There are strong correlations between tumor cell type, grade, and cluster group designation, which are the most important prognostic variables based on the characteristics of the tumor cells (as opposed to assessment of the extent of tumor spread, or stage). These three variables are, in theory, assessed independently but in practice cell type and grade are dependent, as serous and clear cell tumors are all considered to be high grade. In multivariate analysis, only tumor grade was of prognostic significance independent of tumor stage and patient age. Both tumor cell type and cluster designation approached significance as independent markers. Assignment of cases to cluster groups offers significant advantages over assessment of cell type or grade. It is performed without consideration of clinical information or routinely assessed histopathological variables, and shows better reproducibility than conventional assessment of cell type and grade. As well, the prognostic significance will improve with the use of better markers. Development of new markers to reflect the different pathways during carcinogenesis is particularly desirable. In contrast, it is likely that neither assessment of tumor cell type nor grade, as currently performed, has potential for significant improvement in either prognostication or reproducibility.

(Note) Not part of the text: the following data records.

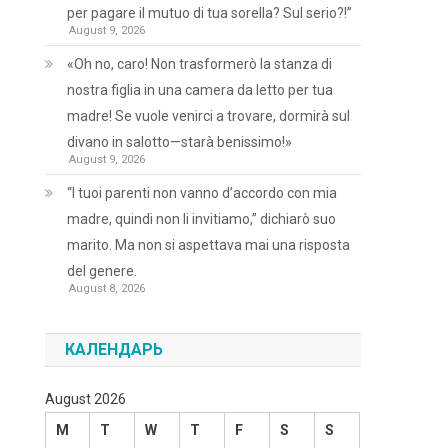
per pagare il mutuo di tua sorella? Sul serio?!”
August 9, 2026
«Oh no, caro! Non trasformerò la stanza di
nostra figlia in una camera da letto per tua
madre! Se vuole venirci a trovare, dormirà sul
divano in salotto—starà benissimo!»
August 9, 2026
“I tuoi parenti non vanno d’accordo con mia
madre, quindi non li invitiamo,” dichiarò suo
marito. Ma non si aspettava mai una risposta
del genere.
August 8, 2026
КАЛЕНДАРЬ
August 2026
M
T
W
T
F
S
S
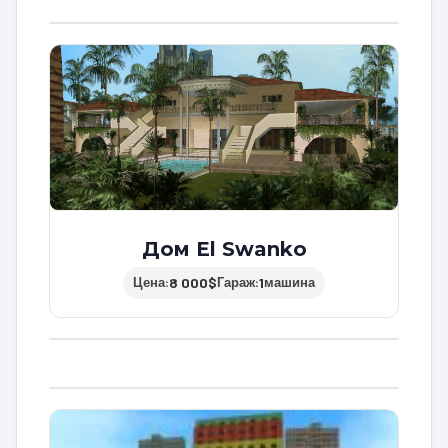
Дом El Swanko
8 000$
1
Цена:
Гараж:
машина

Important characteristics of a clinically relevant subclassification system for cancer are that it is reproducible, reflects genetic changes during oncogenesis (ie is biologically relevant), and is predictive of response to treatment and outcome. There has been substantial progress in achieving these goals in the case of breast carcinoma, through the use of panels of immunomarkers.15, 22, 23 We provide evidence that, in the future, the use of a panel of biologically relevant and technically well-validated immunomarkers could similarly allow reproducible subclassification of endometrial carcinoma and be used to guide therapeutic decision making.